Per quanto in forte contrazione già nel periodo intermedio tra la pubblicazione dei due decreti, i contratti a tempo indeterminato e di apprendistato mantengono comunque valori positivi. Ben diversa la dinamica dei contratti a tempo determinato che, “dopo la brusca inversione di tendenza registrata tra la fine del mese di febbraio e i primi giorni di marzo, vedono precipitare, dal 9 marzo in poi, le relative posizioni lavorative nette a quasi – 200mila unità”.
Sul fronte territoriale, al 22 febbraio il volume di attivazioni nel Nord Italia era stato del 5,5% inferiore a quanto registrato nello stesso periodo dell’anno precedente, contrazione che per le regioni centrali si assestava all’1,9%. Al contrario, il Mezzogiorno, alla stessa data, segnava una crescita dei contratti attivati del 3,1%. Dopo il DPCM del 23 febbraio e, soprattutto, quello del 9 marzo, i valori decrescono per tutte le ripartizioni, con le regioni meridionali che, nell’ultima decade di marzo, invertono il segno della crescita e si avviano, come il resto del paese, verso variazioni tendenziali fortemente negative.
Sono quindi soprattutto le regioni del Centro Nord a mostrare le contrazioni maggiori nei flussi di assunzione, con Toscana, Liguria, le Provincie Autonoma di Trento e Bolzano e il Veneto che segnano riduzioni superiori al 30% e prossimi o superiori (come nel caso della Pa di Bolzano e della Toscana) al 60% se si guarda ai flussi dal 23 febbraio in poi. In termini settoriali, le attività legate ai servizi e alla ristorazione sono quelle messe di piu’ in ginocchio sul fronte delle attivazioni contrattuali.

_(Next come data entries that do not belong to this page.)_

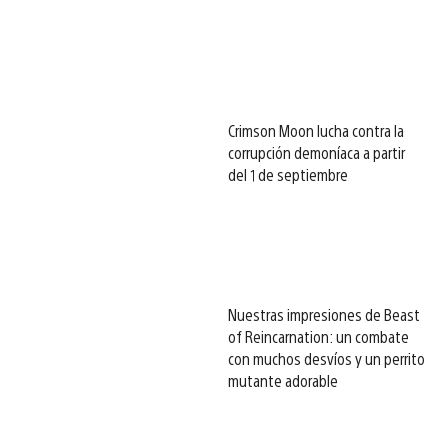
Crimson Moon lucha contra la
corrupción demoníaca a partir
del 1 de septiembre
Nuestras impresiones de Beast
of Reincarnation: un combate
con muchos desvíos y un perrito
mutante adorable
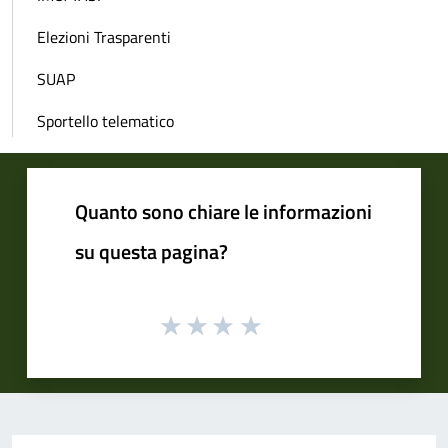
Elezioni Trasparenti
SUAP
Sportello telematico
Quanto sono chiare le informazioni
su questa pagina?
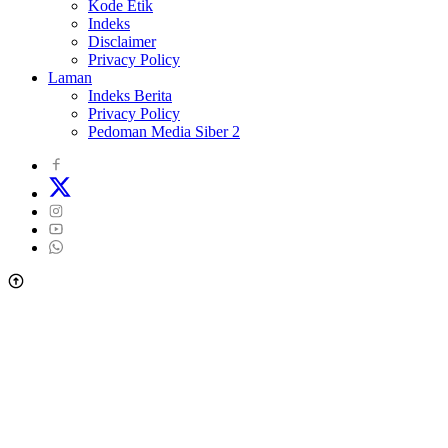
Kode Etik
Indeks
Disclaimer
Privacy Policy
Laman
Indeks Berita
Privacy Policy
Pedoman Media Siber 2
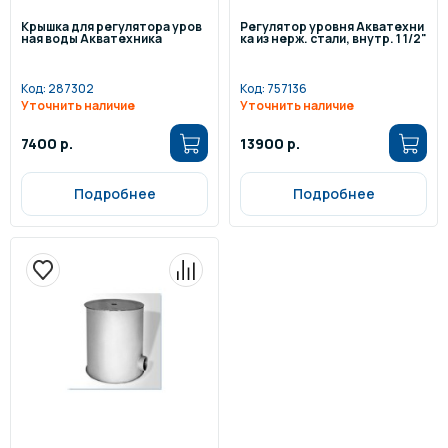
Крышка для регулятора уров
Регулятор уровня Акватехни
ная воды Акватехника
ка из нерж. стали, внутр. 1 1/2"
Код:
287302
Код:
757136
Уточнить наличие
Уточнить наличие
7400 р.
13900 р.
Подробнее
Подробнее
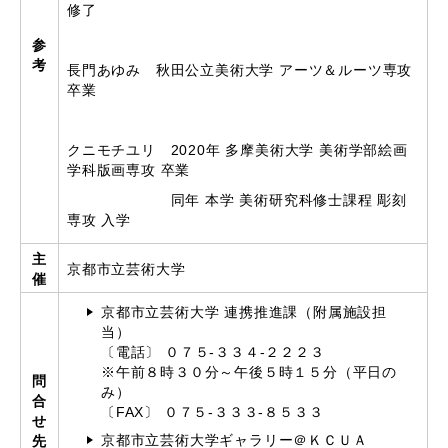
修了
参
考
長門あゆみ 秋田公立美術大学 アーツ＆ルーツ専攻
卒業
クニモチユリ
2020
年 多摩美術大学 美術学部絵画
学科版画専攻 卒業
同年 本学 美術研究科修士課程 彫刻
専攻 入学
主
京都市立芸術大学
催
京都市立芸術大学 連携推進課（附属施設担
当）
〔電話〕 ０７５-３３４-２２２３
※午前８時３０分～午後５時１５分（平日の
問
み）
合
〔FAX〕 ０７５-３３３-８５３３
せ
京都市立芸術大学ギャラリー＠ＫＣＵＡ
先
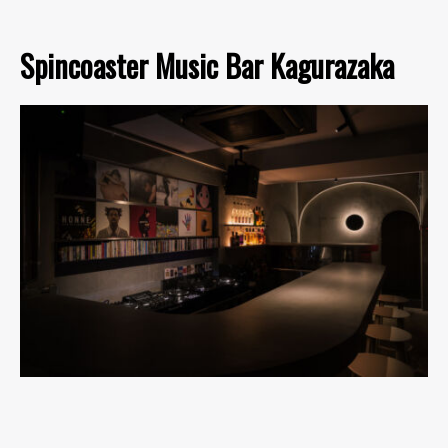
Spincoaster Music Bar Kagurazaka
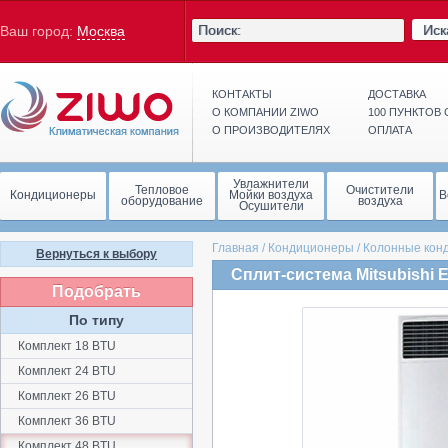
Иск
Ваш город:
Москва
КОНТАКТЫ
ДОСТАВКА
О КОМПАНИИ ZIWO
100 ПУНКТОВ
О ПРОИЗВОДИТЕЛЯХ
ОПЛАТА
Увлажнители
Тепловое
Очистители
Кондиционеры
Мойки воздуха
В
оборудование
воздуха
Осушители
Главная
/
Кондиционеры
/
Колонные кон
Вернуться к выбору
Сплит-система Mitsubishi 
Подобрать
По типу
Комплект 18 BTU
Комплект 24 BTU
Комплект 26 BTU
Комплект 36 BTU
Комплект 48 BTU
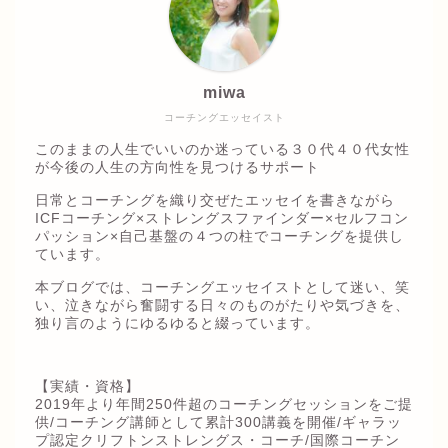
miwa
コーチングエッセイスト
このままの人生でいいのか迷っている３０代４０代女性
が今後の人生の方向性を見つけるサポート
日常とコーチングを織り交ぜたエッセイを書きながら
ICFコーチング×ストレングスファインダー×セルフコン
パッション×自己基盤の４つの柱でコーチングを提供し
ています。
本ブログでは、コーチングエッセイストとして迷い、笑
い、泣きながら奮闘する日々のものがたりや気づきを、
独り言のようにゆるゆると綴っています。
【実績・資格】
2019年より年間250件超のコーチングセッションをご提
供/コーチング講師として累計300講義を開催/ギャラッ
プ認定クリフトンストレングス・コーチ/国際コーチン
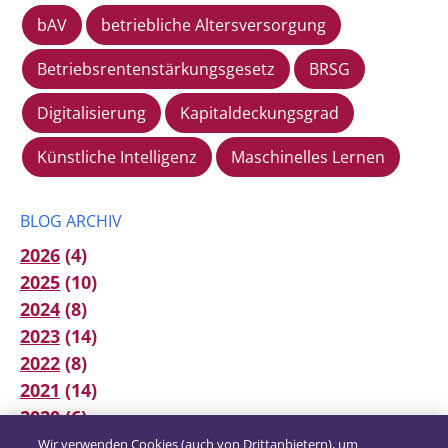
bAV
betriebliche Altersversorgung
Betriebsrentenstärkungsgesetz
BRSG
Digitalisierung
Kapitaldeckungsgrad
Künstliche Intelligenz
Maschinelles Lernen
BLOG ARCHIV
2026
(4)
2025
(10)
2024
(8)
2023
(14)
2022
(8)
2021
(14)
2020
(6)
2019
(12)
Wir verwenden Cookies (auch von Drittanbietern), um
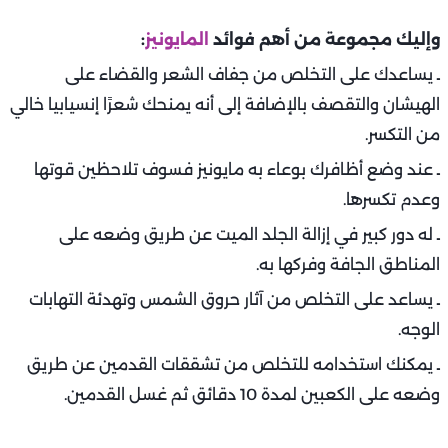
وإليك مجموعة من أهم فوائد
المايونيز
:
ـ يساعدك على التخلص من جفاف الشعر والقضاء على
الهيشان والتقصف بالإضافة إلى أنه يمنحك شعرًا إنسيابيا خالي
من التكسر.
ـ عند وضع أظافرك بوعاء به مايونيز فسوف تلاحظين قوتها
وعدم تكسرها.
ـ له دور كبير في إزالة الجلد الميت عن طريق وضعه على
المناطق الجافة وفركها به.
ـ يساعد على التخلص من آثار حروق الشمس وتهدئة التهابات
الوجه.
ـ يمكنك استخدامه للتخلص من تشققات القدمين عن طريق
وضعه على الكعبين لمدة 10 دقائق ثم غسل القدمين.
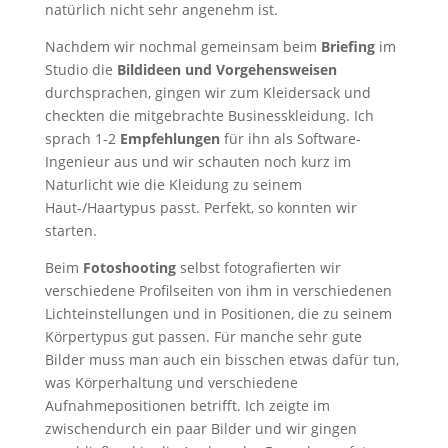
natürlich nicht sehr angenehm ist.
Nachdem wir nochmal gemeinsam beim
Briefing
im
Studio die
Bildideen und Vorgehensweisen
durchsprachen, gingen wir zum Kleidersack und
checkten die mitgebrachte Businesskleidung. Ich
sprach 1-2
Empfehlungen
für ihn als Software-
Ingenieur aus und wir schauten noch kurz im
Naturlicht wie die Kleidung zu seinem
Haut-/Haartypus passt. Perfekt, so konnten wir
starten.
Beim
Fotoshooting
selbst fotografierten wir
verschiedene Profilseiten von ihm in verschiedenen
Lichteinstellungen und in Positionen, die zu seinem
Körpertypus gut passen. Für manche sehr gute
Bilder muss man auch ein bisschen etwas dafür tun,
was Körperhaltung und verschiedene
Aufnahmepositionen betrifft. Ich zeigte im
zwischendurch ein paar Bilder und wir gingen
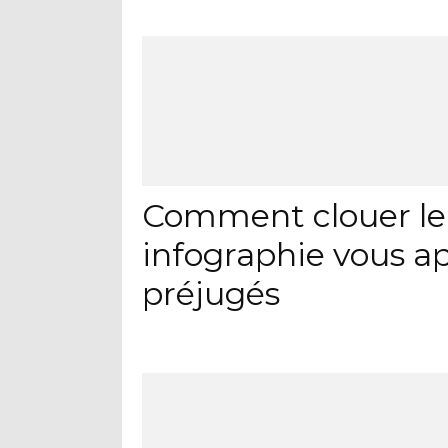
Comment clouer le b
infographie vous a
préjugés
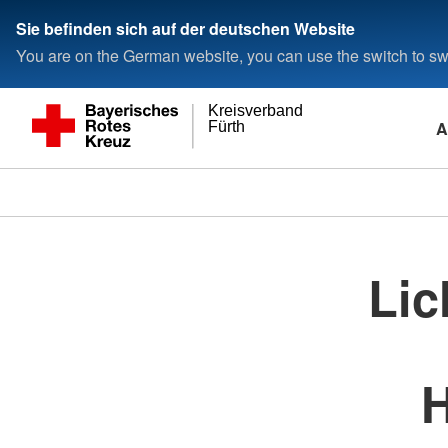
Sie befinden sich auf der deutschen Website
You are on the German website, you can use the switch to swi
Kreisverband
A
Fürth
Lic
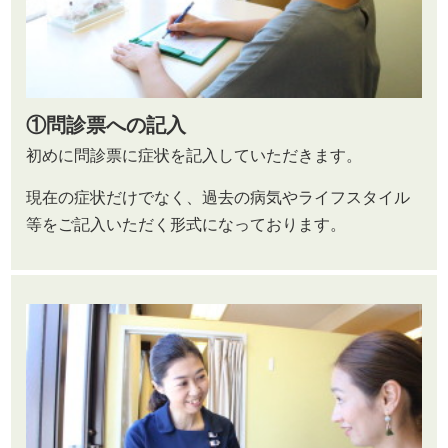
①
問診票への記入
初めに問診票に症状を記入していただきます。
現在の症状だけでなく、過去の病気やライフスタイル
等を
ご記入いただく形式になっております。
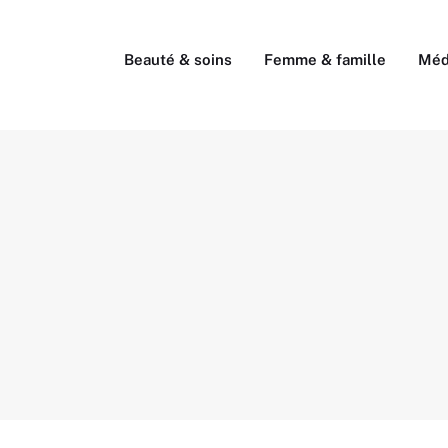
Beauté & soins
Femme & famille
Méd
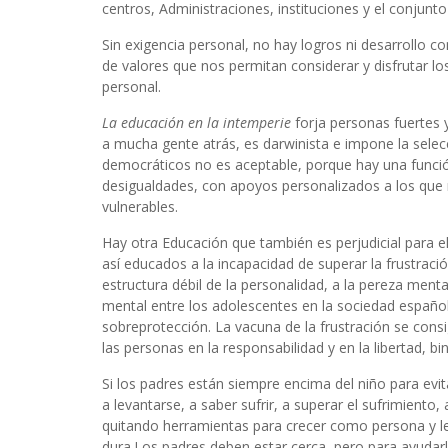
centros, Administraciones, instituciones y el conjunto 
Sin exigencia personal, no hay logros ni desarrollo co
de valores que nos permitan considerar y disfrutar l
personal.
La educación en la intemperie
forja personas fuertes 
a mucha gente atrás, es darwinista e impone la selec
democráticos no es aceptable, porque hay una funci
desigualdades, con apoyos personalizados a los que m
vulnerables.
Hay otra Educación que también es perjudicial para 
así educados a la incapacidad de superar la frustració
estructura débil de la personalidad, a la pereza ment
mental entre los adolescentes en la sociedad español
sobreprotección. La vacuna de la frustración se consi
las personas en la responsabilidad y en la libertad, b
Si los padres están siempre encima del niño para evi
a levantarse, a saber sufrir, a superar el sufrimiento,
quitando herramientas para crecer como persona y l
dura.Los padres deben estar cerca, pero para ayudarl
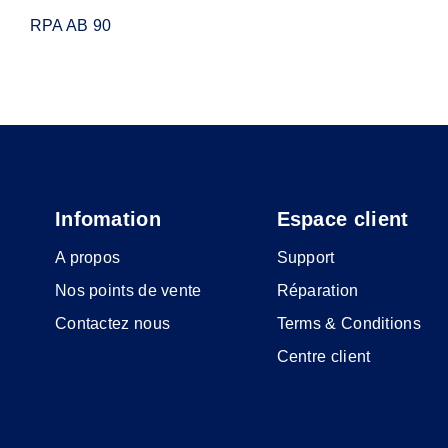
RPA AB 90
Infomation
Espace client
A propos
Support
Nos points de vente
Réparation
Contactez nous
Terms & Conditions
Centre client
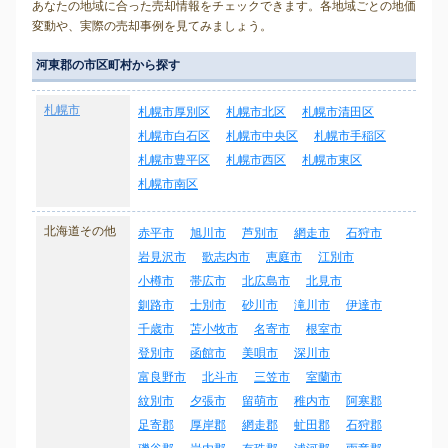
あなたの地域に合った売却情報をチェックできます。各地域ごとの地価
変動や、実際の売却事例を見てみましょう。
河東郡の市区町村から探す
札幌市
札幌市厚別区
札幌市北区
札幌市清田区
札幌市白石区
札幌市中央区
札幌市手稲区
札幌市豊平区
札幌市西区
札幌市東区
札幌市南区
北海道その他
赤平市
旭川市
芦別市
網走市
石狩市
岩見沢市
歌志内市
恵庭市
江別市
小樽市
帯広市
北広島市
北見市
釧路市
士別市
砂川市
滝川市
伊達市
千歳市
苫小牧市
名寄市
根室市
登別市
函館市
美唄市
深川市
富良野市
北斗市
三笠市
室蘭市
紋別市
夕張市
留萌市
稚内市
阿寒郡
足寄郡
厚岸郡
網走郡
虻田郡
石狩郡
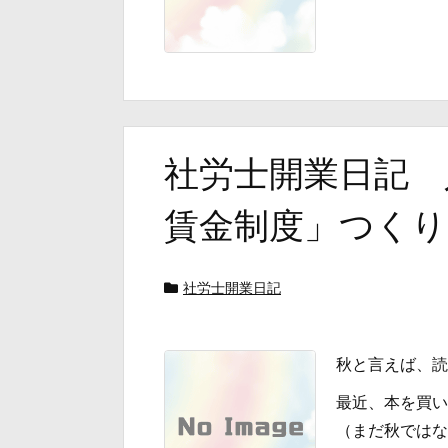
社労士開業日記 
賃金制度」つくり方
社労士開業日記
秋と言えば、読
最近、本を買い
（まだ秋ではな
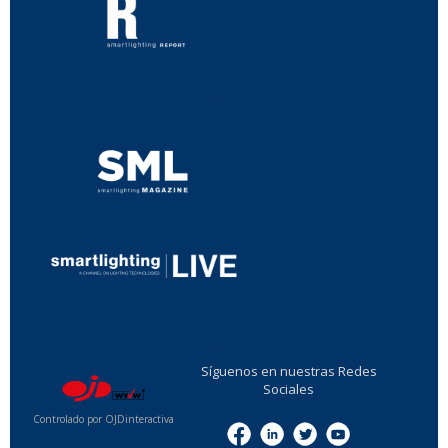
...
...
Síguenos en nuestras Redes
Sociales
Controlado por OJDinteractiva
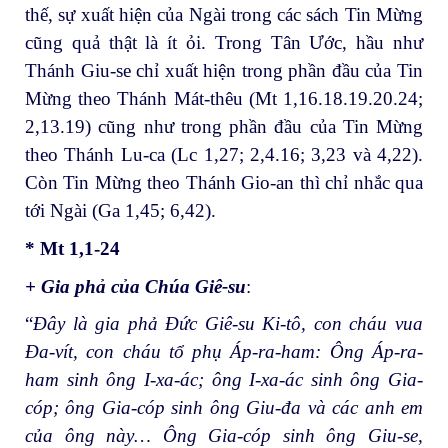
thế, sự xuất hiện của Ngài trong các sách Tin Mừng
cũng quả thật là ít ỏi. Trong Tân Ước, hầu như
Thánh Giu-se chỉ xuất hiện trong phần đầu của Tin
Mừng theo Thánh Mát-thêu (Mt 1,16.18.19.20.24;
2,13.19) cũng như trong phần đầu của Tin Mừng
theo Thánh Lu-ca (Lc 1,27; 2,4.16; 3,23 và 4,22).
Còn Tin Mừng theo Thánh Gio-an thì chỉ nhắc qua
tới Ngài (Ga 1,45; 6,42).
* Mt 1,1-24
+ Gia phả của Chúa Giê-su
:
“
Đây là gia phả Đức Giê-su Ki-tô, con cháu vua
Đa-vít, con cháu tổ phụ Áp-ra-ham: Ông Áp-ra-
ham sinh ông I-xa-ác; ông I-xa-ác sinh ông Gia-
cóp; ông Gia-cóp sinh ông Giu-đa và các anh em
của ông này… Ông Gia-cóp sinh ông Giu-se,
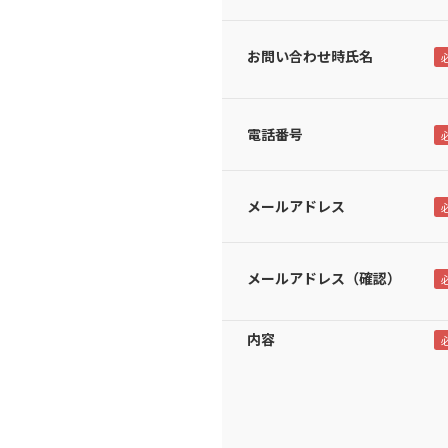
お問い合わせ時氏名
電話番号
メールアドレス
メールアドレス（確認）
内容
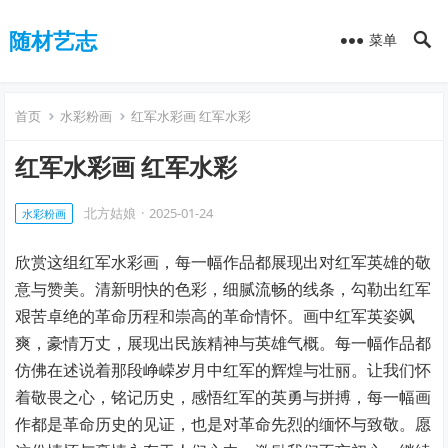
随材艺志
菜单
首页
水彩粉画
红军水彩画 红军水彩
红军水彩画 红军水彩
北方姑娘
·
2025-01-24
水彩粉画
欣赏这组红军水彩画，每一幅作品都展现出对红军英雄的敬
意与赞美。清新明快的色彩，细腻流畅的线条，勾勒出红军
艰苦卓绝的革命历程和崇高的革命情怀。画中红军英姿飒
爽，豪情万丈，展现出民族精神与英雄气概。每一幅作品都
仿佛在述说着那段峥嵘岁月中红军的辉煌与壮丽。让我们怀
着敬畏之心，铭记历史，感悟红军的英勇与拼搏，每一幅画
作都是革命历史的见证，也是对革命先烈的缅怀与致敬。愿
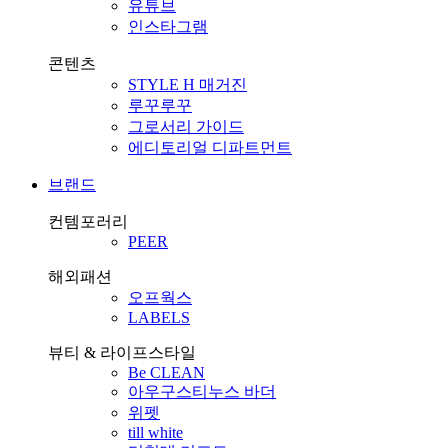
유튜브
인스타그램
콘텐츠
STYLE H 매거진
루꾸루꾸
그로서리 가이드
에디토리얼 디파트먼트
브랜드
컨템포러리
PEER
해외패션
오프웍스
LABELS
뷰티 & 라이프스타일
Be CLEAN
아우구스티누스 바더
위펫
till white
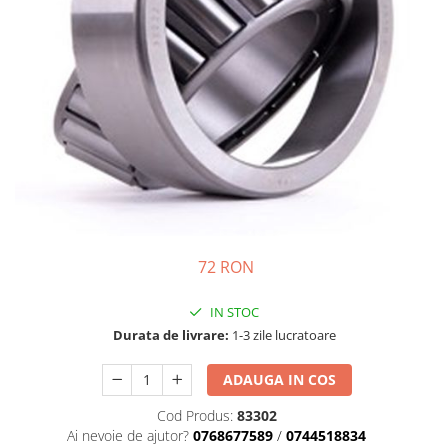
Semnalizari pozitii si stopuri
Clicheti
Directie
Bec feston/soffitte
Electrice
Injectie
Hidraulica
Franare
Caroserie
Sasiu
Tractor Fiat 415
72 RON
IN STOC
Durata de livrare:
1-3 zile lucratoare
ADAUGA IN COS
Cod Produs:
83302
Ai nevoie de ajutor?
0768677589
/
0744518834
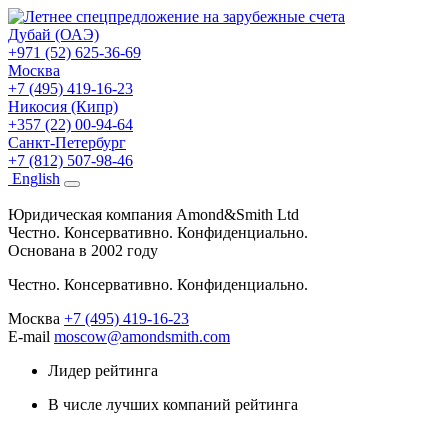
Дубай (ОАЭ)
+971 (52) 625-36-69
Москва
+7 (495) 419-16-23
Никосия (Кипр)
+357 (22) 00-94-64
Санкт-Петербург
+7 (812) 507-98-46
Eng
lish
Юридическая компания Amond&Smith Ltd
Честно. Консервативно. Конфиденциально.
Основана в 2002 году
Честно. Консервативно. Конфиденциально.
Москва
+7 (495) 419-16-23
E-mail
moscow@amondsmith.com
Лидер рейтинга
В числе лучших компаний рейтинга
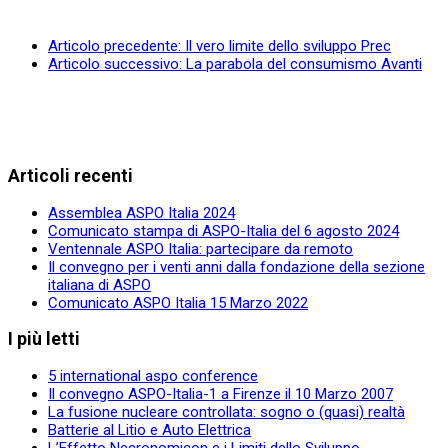
Articolo precedente: Il vero limite dello sviluppo
Prec
Articolo successivo: La parabola del consumismo
Avanti
Articoli recenti
Assemblea ASPO Italia 2024
Comunicato stampa di ASPO-Italia del 6 agosto 2024
Ventennale ASPO Italia: partecipare da remoto
Il convegno per i venti anni dalla fondazione della sezione
italiana di ASPO
Comunicato ASPO Italia 15 Marzo 2022
I più letti
5 international aspo conference
Il convegno ASPO-Italia-1 a Firenze il 10 Marzo 2007
La fusione nucleare controllata: sogno o (quasi) realtà
Batterie al Litio e Auto Elettrica
L’Effetto Necronomicon e i Limiti dello Sviluppo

“A causa dell’interruzione della coda della stagione turistica invernale, e il mancato avvio delle assunzioni per la fase primaverile – si sottolinea nell’analisi – il settore turistico alberghiero si contrae di oltre il 52%. Si tratta di un deficit prossimo alle 300 mila unità rispetto allo scorso anno, vale a dire quasi il 40% del totale della contrazione dei nuovi contratti rilevati nel periodo”.
Altrettanto colpito è il settore delle attività artistico e sportive:
“Il lockdown qui è quasi stato altrettanto dirompente che per il settore turistico, con una riduzione del 44,6%”, spiega l’Anpal. Ma è l’intero tessuto produttivo a mostrare chiaramente le conseguenze della crisi determinata dall’emergenza Covid-19, con la sola eccezione del comparto agricolo e, per ovvie ragioni, del settore sanitario.
L’unico comparto a segnare un, per quanto lieve, aumento nel volume dei contratti è quello delle attività legate al lavoro domestico, “probabilmente per sopperire all’impossibilità di assistere persone non autosufficienti, a causa della limitazione agli spostamenti”, spiega l’analisi.
Va sottolineato, infine, come l’andamento delle attivazioni non appare affatto correlato con l’individuazione dei settori cosiddetti essenziali, “a segnare, ancora una volta, come la crisi occupazionale abbia trasversalmente coinvolto l’intero sistema produttivo italiano”.